A Swiss couple said they were on business visa for the past 50 years but still it ‘costs’ them to get this every five years. A French couple had the same experience. Their story is sad. Their two sons who were born here, grew up here, and who considers Sri Lanka their own country, could not remain here and had to leave once they were adults at 18 yrs. They were considered foreigners when they grew up. Imagine the confusion of a child when he is told such by the country they have loved and beheld as their own all their lives. Now, they have to come on tourist visas for a month or so when they visit their ‘motherland’, where their parents still live. These parents too have been living here for more than 30 years. It is the predicament of most of these Sri Lankan born children of long-term expats.
I think it’s time Sri Lanka caught up with the rest of the world in this regard and embraced the ones who love this country genuinely. They have proved this beyond doubt, by living here and bringing massive amounts of foreign currency over the years. Their expertise has served Sri Lanka well. In fact, Sri Lanka should promote itself as a retirement heaven. It’s a market Malaysia has tapped very successfully over years. With the Sri Lankan hospitality and the high level of medical care available, this should be the obvious path. No foreign investors will be looking at Sri Lanka now with its prohibitive taxes and import restrictions in place at the moment.
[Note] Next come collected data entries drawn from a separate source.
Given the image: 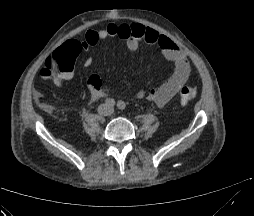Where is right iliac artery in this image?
I'll list each match as a JSON object with an SVG mask.
<instances>
[{
  "label": "right iliac artery",
  "instance_id": "obj_1",
  "mask_svg": "<svg viewBox=\"0 0 254 216\" xmlns=\"http://www.w3.org/2000/svg\"><path fill=\"white\" fill-rule=\"evenodd\" d=\"M105 103H106V105H107L108 107H113V106L115 105V100L112 99V98H107V99L105 100Z\"/></svg>",
  "mask_w": 254,
  "mask_h": 216
}]
</instances>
Countries like Bangladesh and India have overtaken Sri Lanka economically with their open and welcoming regulations for investments and Sri Lanka has suffered with its ever-shifting foreign policies and the paranoid view of the foreigners who want to live here. It is high time Sri Lanka shed its unwelcome and inhospitable practices and embrace the genuine people who want to come and make Sri Lanka their home.